Já teve um tempo que quis nascer árvore, mas hoje teria medo, muito medo. Os homens estão fazendo com as árvores o mesmo que o prefeito da província romana da Judeia, Pôncio Pilatos, fez com Jesus Cristo, ou seja, forçando-as a pagarem um pecado que nunca cometeram. Estou cansada demais para continuar a minha luta pelas árvores e seus encantos, pelos seus mundos imaginários que nos mostram o quanto é lindo ver o desenho de uma criança brincando debaixo de uma delas.
Estamos trocando as nossas árvores por concreto porque somos humanos demasiados humanos ratificando o que diz o livro do grande filósofo Nietzsche, ou seja, a ausência da liberdade, as ações humanas são contingentes e precisas num mundo de caos e político masoquista.
A liberdade das árvores de poderem reivindicar os seus direitos; os homens têm sido meio animais cheios de instintos regidos por uma coisa chamada: desenvolvimento.
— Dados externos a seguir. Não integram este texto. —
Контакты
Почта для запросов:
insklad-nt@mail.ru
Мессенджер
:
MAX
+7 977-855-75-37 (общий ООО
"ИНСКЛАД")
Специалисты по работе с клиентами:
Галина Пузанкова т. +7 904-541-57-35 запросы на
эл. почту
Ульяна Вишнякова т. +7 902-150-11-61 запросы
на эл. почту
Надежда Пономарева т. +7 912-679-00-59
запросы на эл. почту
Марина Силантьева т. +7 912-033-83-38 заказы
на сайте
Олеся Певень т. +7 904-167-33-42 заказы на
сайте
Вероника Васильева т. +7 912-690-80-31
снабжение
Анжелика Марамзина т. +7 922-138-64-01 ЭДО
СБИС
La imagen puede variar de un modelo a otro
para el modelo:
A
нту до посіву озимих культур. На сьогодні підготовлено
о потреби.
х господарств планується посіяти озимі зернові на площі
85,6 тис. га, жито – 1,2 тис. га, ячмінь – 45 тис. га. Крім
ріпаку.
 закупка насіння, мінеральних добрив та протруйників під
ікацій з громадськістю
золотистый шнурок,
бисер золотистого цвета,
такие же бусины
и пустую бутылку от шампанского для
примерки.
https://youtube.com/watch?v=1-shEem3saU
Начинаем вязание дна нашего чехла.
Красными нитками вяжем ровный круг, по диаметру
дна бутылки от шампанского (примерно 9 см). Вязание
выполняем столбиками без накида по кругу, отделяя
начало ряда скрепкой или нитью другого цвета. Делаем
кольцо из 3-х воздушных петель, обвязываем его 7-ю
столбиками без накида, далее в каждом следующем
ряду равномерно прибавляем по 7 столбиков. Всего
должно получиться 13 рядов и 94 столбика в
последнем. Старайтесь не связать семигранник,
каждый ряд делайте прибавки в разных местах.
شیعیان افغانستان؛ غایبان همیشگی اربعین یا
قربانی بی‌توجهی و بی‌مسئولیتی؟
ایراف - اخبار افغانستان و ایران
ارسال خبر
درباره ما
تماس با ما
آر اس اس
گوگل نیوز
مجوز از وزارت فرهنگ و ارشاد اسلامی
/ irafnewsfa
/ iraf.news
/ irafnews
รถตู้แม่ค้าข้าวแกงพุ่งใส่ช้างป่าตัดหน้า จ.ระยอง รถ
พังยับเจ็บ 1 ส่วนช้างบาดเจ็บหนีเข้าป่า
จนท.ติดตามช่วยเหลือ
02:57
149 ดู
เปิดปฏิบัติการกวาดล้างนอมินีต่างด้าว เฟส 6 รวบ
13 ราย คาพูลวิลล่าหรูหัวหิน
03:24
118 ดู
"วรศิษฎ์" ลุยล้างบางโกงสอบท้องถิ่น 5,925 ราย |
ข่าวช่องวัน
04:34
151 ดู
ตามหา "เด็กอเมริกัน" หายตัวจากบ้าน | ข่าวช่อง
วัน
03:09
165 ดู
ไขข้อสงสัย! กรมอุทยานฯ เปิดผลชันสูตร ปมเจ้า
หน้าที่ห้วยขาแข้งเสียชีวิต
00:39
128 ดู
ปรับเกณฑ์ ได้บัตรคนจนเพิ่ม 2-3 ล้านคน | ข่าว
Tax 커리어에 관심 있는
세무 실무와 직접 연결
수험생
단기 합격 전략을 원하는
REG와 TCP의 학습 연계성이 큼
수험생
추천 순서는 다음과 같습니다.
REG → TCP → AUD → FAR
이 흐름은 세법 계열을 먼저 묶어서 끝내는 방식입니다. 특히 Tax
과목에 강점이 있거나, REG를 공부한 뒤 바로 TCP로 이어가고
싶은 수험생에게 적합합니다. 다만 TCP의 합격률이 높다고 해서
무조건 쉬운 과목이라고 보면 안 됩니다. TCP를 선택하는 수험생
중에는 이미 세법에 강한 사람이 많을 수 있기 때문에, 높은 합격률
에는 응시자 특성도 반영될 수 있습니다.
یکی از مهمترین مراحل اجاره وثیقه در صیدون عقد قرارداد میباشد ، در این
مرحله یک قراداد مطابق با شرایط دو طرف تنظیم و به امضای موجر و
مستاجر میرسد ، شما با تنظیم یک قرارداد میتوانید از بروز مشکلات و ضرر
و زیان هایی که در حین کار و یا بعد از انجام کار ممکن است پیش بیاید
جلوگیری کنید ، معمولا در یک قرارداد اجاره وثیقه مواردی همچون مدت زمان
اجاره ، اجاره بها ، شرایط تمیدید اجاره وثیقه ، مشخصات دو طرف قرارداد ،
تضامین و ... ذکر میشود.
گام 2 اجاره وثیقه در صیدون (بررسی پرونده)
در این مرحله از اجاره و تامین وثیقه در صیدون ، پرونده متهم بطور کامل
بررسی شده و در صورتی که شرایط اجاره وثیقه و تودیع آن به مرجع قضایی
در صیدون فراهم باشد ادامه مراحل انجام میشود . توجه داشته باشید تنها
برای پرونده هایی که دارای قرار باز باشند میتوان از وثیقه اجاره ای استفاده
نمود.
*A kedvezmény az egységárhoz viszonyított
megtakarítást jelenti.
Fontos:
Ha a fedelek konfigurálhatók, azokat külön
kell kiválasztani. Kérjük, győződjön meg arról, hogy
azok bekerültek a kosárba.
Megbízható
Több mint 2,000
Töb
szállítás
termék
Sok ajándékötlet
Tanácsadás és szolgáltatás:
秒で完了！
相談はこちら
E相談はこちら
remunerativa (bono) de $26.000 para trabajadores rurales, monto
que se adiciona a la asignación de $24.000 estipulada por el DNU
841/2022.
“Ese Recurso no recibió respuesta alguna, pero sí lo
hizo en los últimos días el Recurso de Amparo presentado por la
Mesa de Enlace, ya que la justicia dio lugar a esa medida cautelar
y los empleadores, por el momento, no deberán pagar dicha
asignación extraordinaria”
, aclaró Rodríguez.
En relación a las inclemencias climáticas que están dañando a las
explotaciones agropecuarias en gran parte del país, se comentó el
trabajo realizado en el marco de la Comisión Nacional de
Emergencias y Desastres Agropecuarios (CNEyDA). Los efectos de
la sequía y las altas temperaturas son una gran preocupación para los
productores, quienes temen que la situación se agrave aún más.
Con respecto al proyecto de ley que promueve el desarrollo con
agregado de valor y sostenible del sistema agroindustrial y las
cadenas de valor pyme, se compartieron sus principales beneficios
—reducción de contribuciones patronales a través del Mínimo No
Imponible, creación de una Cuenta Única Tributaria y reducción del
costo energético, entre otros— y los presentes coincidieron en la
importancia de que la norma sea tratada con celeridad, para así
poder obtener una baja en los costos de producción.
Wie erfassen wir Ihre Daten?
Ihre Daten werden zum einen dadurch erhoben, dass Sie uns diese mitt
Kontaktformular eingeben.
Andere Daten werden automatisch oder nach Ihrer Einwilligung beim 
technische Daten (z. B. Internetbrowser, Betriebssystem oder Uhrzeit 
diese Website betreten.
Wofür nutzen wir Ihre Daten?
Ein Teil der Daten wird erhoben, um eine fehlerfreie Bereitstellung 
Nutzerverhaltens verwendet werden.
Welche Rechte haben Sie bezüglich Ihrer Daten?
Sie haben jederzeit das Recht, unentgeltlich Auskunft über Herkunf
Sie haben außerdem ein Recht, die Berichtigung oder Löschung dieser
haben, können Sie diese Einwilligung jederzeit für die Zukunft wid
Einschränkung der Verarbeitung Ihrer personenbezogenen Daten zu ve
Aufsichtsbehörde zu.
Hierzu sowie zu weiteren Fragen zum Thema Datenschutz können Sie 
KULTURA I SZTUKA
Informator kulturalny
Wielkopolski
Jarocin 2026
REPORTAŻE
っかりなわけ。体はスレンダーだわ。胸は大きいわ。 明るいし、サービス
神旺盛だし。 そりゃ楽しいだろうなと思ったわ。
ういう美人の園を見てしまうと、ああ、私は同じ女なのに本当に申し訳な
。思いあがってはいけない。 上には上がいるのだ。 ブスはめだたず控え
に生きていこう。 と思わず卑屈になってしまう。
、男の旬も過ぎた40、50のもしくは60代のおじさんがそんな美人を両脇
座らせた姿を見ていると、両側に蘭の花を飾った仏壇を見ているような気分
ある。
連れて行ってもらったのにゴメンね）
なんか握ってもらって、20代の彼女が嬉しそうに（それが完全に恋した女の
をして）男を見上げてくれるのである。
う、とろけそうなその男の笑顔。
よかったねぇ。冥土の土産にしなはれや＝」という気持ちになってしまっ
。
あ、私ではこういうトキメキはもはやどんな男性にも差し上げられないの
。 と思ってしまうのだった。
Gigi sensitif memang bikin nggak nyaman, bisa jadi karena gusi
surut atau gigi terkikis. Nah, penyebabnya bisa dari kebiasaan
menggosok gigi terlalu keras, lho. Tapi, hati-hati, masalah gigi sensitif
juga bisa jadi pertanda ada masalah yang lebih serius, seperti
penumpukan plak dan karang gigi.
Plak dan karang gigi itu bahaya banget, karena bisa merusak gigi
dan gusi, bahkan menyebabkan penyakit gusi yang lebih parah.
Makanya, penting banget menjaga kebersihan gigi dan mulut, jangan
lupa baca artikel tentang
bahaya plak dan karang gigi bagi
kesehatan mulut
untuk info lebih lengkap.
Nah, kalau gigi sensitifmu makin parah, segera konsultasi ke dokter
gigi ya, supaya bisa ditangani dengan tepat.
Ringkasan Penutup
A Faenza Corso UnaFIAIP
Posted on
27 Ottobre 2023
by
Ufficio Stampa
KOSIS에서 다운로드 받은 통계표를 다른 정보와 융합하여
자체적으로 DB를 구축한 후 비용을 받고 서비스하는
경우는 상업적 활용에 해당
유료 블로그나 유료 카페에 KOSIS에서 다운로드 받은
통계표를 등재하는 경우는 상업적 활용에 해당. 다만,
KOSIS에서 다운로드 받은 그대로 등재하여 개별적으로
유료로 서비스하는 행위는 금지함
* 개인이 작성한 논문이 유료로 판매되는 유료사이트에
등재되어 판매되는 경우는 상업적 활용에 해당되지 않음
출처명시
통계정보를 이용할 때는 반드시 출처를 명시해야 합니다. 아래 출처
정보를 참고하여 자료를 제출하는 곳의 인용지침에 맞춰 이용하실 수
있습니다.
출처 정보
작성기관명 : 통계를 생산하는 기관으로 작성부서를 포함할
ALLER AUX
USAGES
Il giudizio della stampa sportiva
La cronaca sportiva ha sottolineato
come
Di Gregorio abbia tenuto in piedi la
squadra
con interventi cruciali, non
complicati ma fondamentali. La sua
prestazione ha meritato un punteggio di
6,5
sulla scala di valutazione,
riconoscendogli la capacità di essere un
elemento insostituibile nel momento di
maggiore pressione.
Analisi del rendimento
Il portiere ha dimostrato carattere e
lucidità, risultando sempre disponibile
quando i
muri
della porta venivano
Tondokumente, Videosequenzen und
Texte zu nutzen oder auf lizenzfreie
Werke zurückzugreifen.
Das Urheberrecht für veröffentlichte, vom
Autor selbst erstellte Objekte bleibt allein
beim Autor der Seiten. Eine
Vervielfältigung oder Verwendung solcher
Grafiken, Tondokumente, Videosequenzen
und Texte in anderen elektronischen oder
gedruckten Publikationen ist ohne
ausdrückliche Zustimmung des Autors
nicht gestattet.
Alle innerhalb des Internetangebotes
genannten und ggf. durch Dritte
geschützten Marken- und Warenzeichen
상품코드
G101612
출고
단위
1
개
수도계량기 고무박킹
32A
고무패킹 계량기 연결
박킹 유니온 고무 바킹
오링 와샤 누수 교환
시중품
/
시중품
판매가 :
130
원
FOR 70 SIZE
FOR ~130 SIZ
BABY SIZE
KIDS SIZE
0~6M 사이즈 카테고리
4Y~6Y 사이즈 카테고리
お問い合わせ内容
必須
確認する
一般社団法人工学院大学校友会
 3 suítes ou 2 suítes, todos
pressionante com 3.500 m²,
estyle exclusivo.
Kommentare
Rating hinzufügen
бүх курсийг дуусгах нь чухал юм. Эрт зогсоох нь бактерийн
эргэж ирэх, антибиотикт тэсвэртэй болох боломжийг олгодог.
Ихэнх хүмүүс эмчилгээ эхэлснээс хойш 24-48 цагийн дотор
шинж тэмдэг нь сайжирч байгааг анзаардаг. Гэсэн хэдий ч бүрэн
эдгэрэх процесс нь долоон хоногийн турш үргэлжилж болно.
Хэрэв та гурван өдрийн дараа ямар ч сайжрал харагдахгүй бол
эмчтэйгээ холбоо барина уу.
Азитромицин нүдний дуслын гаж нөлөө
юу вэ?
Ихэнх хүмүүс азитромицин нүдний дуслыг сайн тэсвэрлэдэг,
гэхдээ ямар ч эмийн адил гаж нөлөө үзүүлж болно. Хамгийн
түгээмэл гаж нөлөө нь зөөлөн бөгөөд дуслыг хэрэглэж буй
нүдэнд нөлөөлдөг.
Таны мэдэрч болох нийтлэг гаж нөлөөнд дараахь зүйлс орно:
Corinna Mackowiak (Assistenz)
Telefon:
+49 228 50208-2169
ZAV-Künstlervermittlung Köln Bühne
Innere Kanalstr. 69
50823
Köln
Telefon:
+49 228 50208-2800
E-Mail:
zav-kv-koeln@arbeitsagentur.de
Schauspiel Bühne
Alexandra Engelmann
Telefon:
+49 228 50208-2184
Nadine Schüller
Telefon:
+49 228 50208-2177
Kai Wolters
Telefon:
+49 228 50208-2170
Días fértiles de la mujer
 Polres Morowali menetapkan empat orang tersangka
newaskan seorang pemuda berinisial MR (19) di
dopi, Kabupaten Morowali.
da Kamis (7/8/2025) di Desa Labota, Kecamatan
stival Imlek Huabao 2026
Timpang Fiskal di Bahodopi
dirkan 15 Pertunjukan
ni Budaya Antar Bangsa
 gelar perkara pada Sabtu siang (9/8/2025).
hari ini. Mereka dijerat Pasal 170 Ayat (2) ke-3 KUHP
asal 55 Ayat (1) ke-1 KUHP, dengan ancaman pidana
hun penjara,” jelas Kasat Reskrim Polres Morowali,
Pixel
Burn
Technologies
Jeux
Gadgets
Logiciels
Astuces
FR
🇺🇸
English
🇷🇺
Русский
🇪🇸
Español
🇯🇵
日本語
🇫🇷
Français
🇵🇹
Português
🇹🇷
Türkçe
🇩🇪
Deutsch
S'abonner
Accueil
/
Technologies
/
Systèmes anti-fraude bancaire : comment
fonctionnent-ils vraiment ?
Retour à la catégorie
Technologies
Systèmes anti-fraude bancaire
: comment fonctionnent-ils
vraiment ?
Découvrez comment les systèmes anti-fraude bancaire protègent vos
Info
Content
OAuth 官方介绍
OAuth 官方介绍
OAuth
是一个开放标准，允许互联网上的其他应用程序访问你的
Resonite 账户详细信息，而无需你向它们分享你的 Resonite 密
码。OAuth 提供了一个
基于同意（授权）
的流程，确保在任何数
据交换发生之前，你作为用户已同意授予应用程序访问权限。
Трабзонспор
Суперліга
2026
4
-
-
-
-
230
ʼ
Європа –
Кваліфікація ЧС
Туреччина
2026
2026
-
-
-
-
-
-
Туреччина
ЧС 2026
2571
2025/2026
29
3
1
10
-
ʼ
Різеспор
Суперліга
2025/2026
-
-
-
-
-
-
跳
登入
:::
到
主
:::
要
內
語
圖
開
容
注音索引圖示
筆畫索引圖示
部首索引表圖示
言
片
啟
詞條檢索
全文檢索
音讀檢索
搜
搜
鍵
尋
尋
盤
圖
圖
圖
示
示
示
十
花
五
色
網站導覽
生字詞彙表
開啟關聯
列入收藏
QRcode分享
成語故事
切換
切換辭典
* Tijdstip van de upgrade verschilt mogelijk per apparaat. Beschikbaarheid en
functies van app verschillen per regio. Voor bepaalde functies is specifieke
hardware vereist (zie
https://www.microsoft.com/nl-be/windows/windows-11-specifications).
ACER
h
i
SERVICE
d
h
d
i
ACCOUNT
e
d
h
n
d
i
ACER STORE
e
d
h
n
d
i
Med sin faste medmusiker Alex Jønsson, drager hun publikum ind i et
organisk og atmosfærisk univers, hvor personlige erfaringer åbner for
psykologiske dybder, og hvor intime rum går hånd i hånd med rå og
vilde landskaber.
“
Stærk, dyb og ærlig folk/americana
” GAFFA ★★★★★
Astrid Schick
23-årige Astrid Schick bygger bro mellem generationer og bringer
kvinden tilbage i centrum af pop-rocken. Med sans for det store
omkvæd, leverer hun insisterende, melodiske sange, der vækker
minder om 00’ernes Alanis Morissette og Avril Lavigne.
As árvores estão com taquicardia, com ansiedade, com depressão e todos os problemas mentais que um ser vivo pode ter neste último grande século em que estamos vivendo porque temem os malditos corações dos homens de paletó e gravata.
Eu queria mesmo era que as árvores deixassem de ser generosas e fizessem uma revolução no mundo inteiro saindo em passeatas pelas ruas das cidades dizendo aos homens más que eles precisam delas, que elas são indispensáveis à vida. Deus criou a árvore da vida, quem foi lá e a derrubou? O homem pecador. O homem cruel. Certamente um homem que queria o desenvolvimento do seu lugar de moradia.
Na minha cidade todos os dias árvores são derrubadas para serem construídos prédios, viadutos, estacionamentos, shopping centers e ninguém diz nada. Todos ficam calados com medo de serem expulsos do paraíso do concreto onde atrás dos muros que se escondem têm uma vida pacata. Não precisam brigar por sombra ou água fresca porque compram com o dinheiro se possível até mesmo a vida imagine uma árvore. Isso é coisa de gente que não tem com o que se preocupar ficar brigando por uma árvore.
Porque toda árvore que é derrubada nas cidades grandes é para o bem do seu povo, alegam as autoridades. Só que elas não sabem que o bem do povo é conservar o verde das florestas e saber conviver com a natureza e os prédios num lugar só. Acho que ninguém ousa perguntar se é preciso mesmo derrubar árvores para construir um shopping em uma dessas reuniões chiques de engenheiros e empresários. Quem vai perder tempo com uma arvorezinha qualquer? Elas não são nada para esses homens loucos por dinheiro e mentirosos ao ponto de dizerem que praticam o desenvolvimento sustentável.
Eu conheço bem as árvores. Sou amiga íntima de várias delas, principalmente as das periferias da minha cidade, as que ninguém dá nada por elas, aquelas que o povo tem mania de colocar entulhos e lixos nos seus troncos e a prefeitura com raiva prefere derrubar a árvore para impedir que essas coisas aconteçam. As árvores estão com medo de continuarem sendo elas mesmas, e já começam a se vestirem de monstros para assustarem esses homens ambiciosos que só pensam em dinheiro.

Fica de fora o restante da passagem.